Chelsa laughed at that, moving around to the other side of the car to climb in the passenger seat. “That’s no joke. You’re a lot tougher than you look.”

I shrugged, only halfway paying attention to what she was saying. “It takes a lot of upper-body strength, paddling on a surfboard,” I said absently as I put the car in reverse and swung out into the traffic, ignoring the angry honks of the car I’d narrowly avoided hitting. Apparently we were going to be here a while, seeing as how everyone was attempting to leave the beach at the exact same time.
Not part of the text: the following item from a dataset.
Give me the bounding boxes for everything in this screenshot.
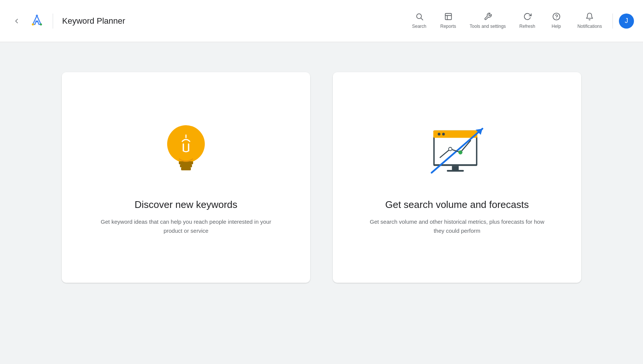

As we waited, I once more found myself scanning the sea of people and vehicles. I imagined, in the increasing darkness, that I saw a large, distinct shape disappear between two rock formations. I shivered. Why hadn’t he approached me? Once again I felt a twinge of unease, remembering our last conversation.

The car behind me was honking again, and, looking up I realized that the traffic had begun moving. Hastily, I put the car in drive, quickly catching up to the vehicle in front of me.

I saw you, I thought as the traffic began to slowly thin out and we were finally moving at a decent pace. Jacob, I know you’re here.